Extract exactly those lines that lie between the start of the material and the line with "seuls les investissements", including both boundary lines and no others.

* PROVIDED DATA *
*** Block opens ***
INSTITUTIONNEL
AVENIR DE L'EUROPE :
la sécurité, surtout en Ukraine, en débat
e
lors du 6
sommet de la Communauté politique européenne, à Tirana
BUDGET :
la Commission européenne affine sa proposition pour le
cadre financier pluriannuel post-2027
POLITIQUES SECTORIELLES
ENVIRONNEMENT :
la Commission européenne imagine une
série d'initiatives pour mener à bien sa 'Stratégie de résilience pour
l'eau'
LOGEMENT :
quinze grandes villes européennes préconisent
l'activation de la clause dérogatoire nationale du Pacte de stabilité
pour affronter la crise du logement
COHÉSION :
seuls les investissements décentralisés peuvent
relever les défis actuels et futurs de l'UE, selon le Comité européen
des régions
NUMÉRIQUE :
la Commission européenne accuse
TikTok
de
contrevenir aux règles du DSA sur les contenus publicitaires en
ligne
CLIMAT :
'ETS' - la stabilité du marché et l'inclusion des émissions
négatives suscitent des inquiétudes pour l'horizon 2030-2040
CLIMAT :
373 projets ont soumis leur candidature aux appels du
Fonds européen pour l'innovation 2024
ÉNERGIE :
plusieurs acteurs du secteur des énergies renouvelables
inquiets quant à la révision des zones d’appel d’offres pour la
*** Block closes ***
* TASK SOLUTION *
INSTITUTIONNEL
AVENIR DE L'EUROPE :
la sécurité, surtout en Ukraine, en débat
e
lors du 6
sommet de la Communauté politique européenne, à Tirana
BUDGET :
la Commission européenne affine sa proposition pour le
cadre financier pluriannuel post-2027
POLITIQUES SECTORIELLES
ENVIRONNEMENT :
la Commission européenne imagine une
série d'initiatives pour mener à bien sa 'Stratégie de résilience pour
l'eau'
LOGEMENT :
quinze grandes villes européennes préconisent
l'activation de la clause dérogatoire nationale du Pacte de stabilité
pour affronter la crise du logement
COHÉSION :
seuls les investissements décentralisés peuvent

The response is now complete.